A consistent supply of carbon will eliminate BBA. Conversely an inconsistent supply will favor its growth.


----------



## happi (Dec 18, 2009)

BBA can be caused by too much co2 and organic buildup, you may ask i thought co2 suppose to fix the bba but in fact it makes it worse, when the ph drops, the bacteria that suppose to handle the organic buildup is less active in acidic environment. 

take a look:
http://www.prirodni-akvarium.cz/en/index.php?id=en_algaeTOC


----------



## Hoppy (Dec 24, 2005)

happi said:


> BBA can be caused by too much co2 and organic buildup, you may ask i thought co2 suppose to fix the bba but in fact it makes it worse, when the ph drops, the bacteria that suppose to handle the organic buildup is less active in acidic environment.
> 
> take a look:
> http://www.prirodni-akvarium.cz/en/index.php?id=en_algaeTOC


I have never seen any demonstration of high CO2 causing BBA. But, there have been lots of demonstrations of low CO2, with high light, causing BBA. Also, inconsistent CO2 concentration from day to day has also been demonstrated to cause BBA.


----------



## Aquadawg (Aug 18, 2012)

If you can remove the hardscape easily and h202 or hit it with a big dose of excel, I'd recommend it in a heart beat. Next let's talk about the cause. your lights? co2?


----------



## lamiskool (Jul 1, 2011)

bennyjam said:


> You should try to get it under control before you end up with a furry log like me.

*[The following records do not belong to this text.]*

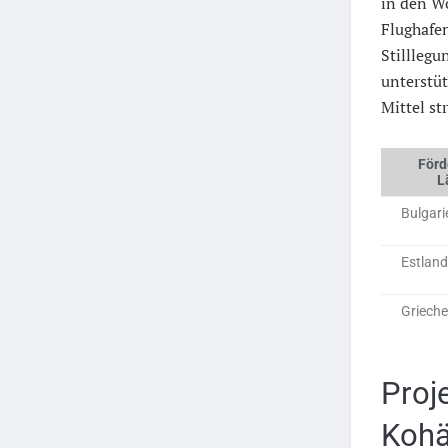
in den W
Flughafen
Stilllegu
unterstüt
Mittel st
Förd
L
Bulgari
Estland
Griech
Proj
Kohä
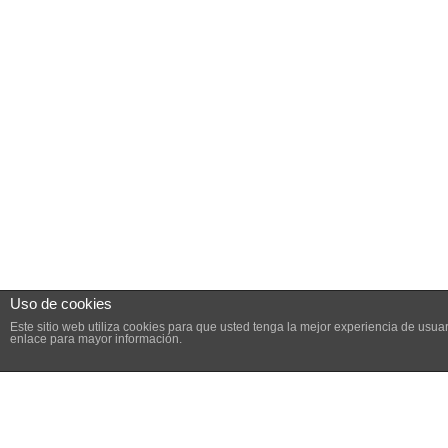
Uso de cookies
Este sitio web utiliza cookies para que usted tenga la mejor experiencia de us
enlace para mayor información.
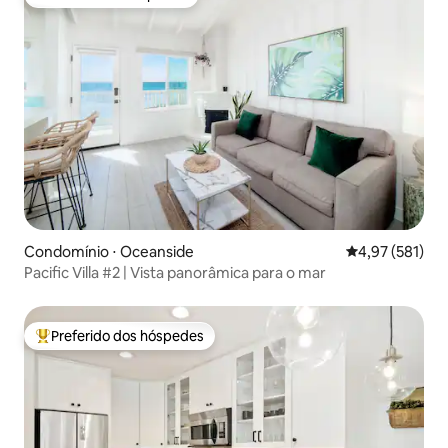
Preferido dos hóspedes
Condomínio ⋅ Oceanside
4,97 de uma av
4,97 (581)
Pacific Villa #2 | Vista panorâmica para o mar
Preferido dos hóspedes
Entre os melhores preferidos dos hóspedes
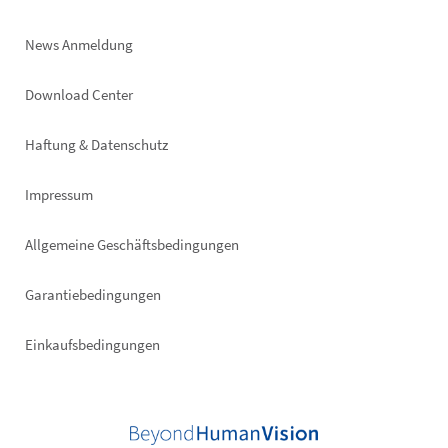
News Anmeldung
Footer
Download Center
right
Haftung & Datenschutz
Impressum
Allgemeine Geschäftsbedingungen
Garantiebedingungen
Einkaufsbedingungen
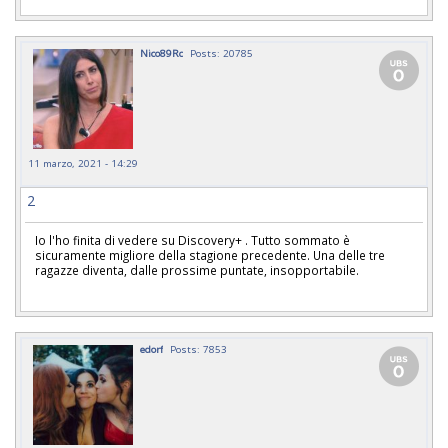
Nico89Rc
Posts: 20785
11 marzo, 2021 - 14:29
2
Io l'ho finita di vedere su Discovery+ . Tutto sommato è
sicuramente migliore della stagione precedente. Una delle tre
ragazze diventa, dalle prossime puntate, insopportabile.
edorf
Posts: 7853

holy **** I thought my dw was bad haha that things furrier then my hamster


----------



## happi (Dec 18, 2009)

Hoppy said:


> I have never seen any demonstration of high CO2 causing BBA. But, there have been lots of demonstrations of low CO2, with high light, causing BBA. Also, inconsistent CO2 concentration from day to day has also been demonstrated to cause BBA.

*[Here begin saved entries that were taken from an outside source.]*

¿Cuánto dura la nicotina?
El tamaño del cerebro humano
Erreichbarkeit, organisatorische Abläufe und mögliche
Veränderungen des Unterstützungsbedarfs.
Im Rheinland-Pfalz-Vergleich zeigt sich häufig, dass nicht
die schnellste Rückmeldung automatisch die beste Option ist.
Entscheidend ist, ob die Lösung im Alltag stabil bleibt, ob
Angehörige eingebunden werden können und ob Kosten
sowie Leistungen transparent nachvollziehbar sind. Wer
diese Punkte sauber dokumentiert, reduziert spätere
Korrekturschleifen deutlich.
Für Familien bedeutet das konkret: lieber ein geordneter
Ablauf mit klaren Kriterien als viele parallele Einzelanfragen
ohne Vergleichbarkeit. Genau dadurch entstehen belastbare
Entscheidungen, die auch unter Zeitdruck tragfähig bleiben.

i can demonstrate the high co2 causing BBA.


----------



## Darkblade48 (Jan 4, 2008)

happi said:


> i can demonstrate the high co2 causing BBA.

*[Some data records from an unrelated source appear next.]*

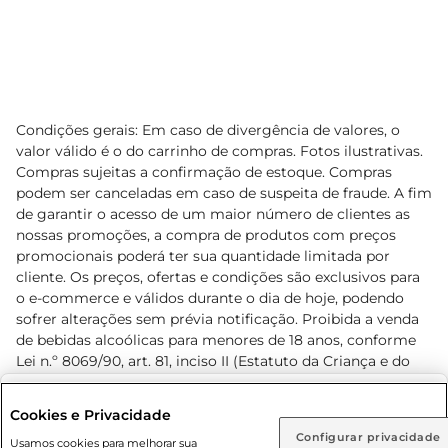
Condições gerais: Em caso de divergência de valores, o
valor válido é o do carrinho de compras. Fotos ilustrativas.
Compras sujeitas a confirmação de estoque. Compras
podem ser canceladas em caso de suspeita de fraude. A fim
de garantir o acesso de um maior número de clientes as
nossas promoções, a compra de produtos com preços
promocionais poderá ter sua quantidade limitada por
cliente. Os preços, ofertas e condições são exclusivos para
o e-commerce e válidos durante o dia de hoje, podendo
sofrer alterações sem prévia notificação. Proibida a venda
de bebidas alcoólicas para menores de 18 anos, conforme
Lei n.º 8069/90, art. 81, inciso II (Estatuto da Criança e do
Adolescente). Preços e condições exclusivos para o
www.prezunic.com.br
, podendo sofrer alterações sem aviso
Selecione sua região:
Cookies e Privacidade
prévio. O valor mínimo para as compras on-line é de R$
Configurar privacidade
Rio de Janeiro (RJ)
Goiás (GO)
Usamos cookies para melhorar sua
80,00.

I would suspect that another variable (not CO2) is causing the appearance of BBA.

From the link that you previously posted, from a quick look, I already have some concerns with the methodology in which the experiments were conducted.


----------



## birbaliktanki (Jun 18, 2014)

bennyjam said:


> You should try to get it under control before you end up with a furry log like me.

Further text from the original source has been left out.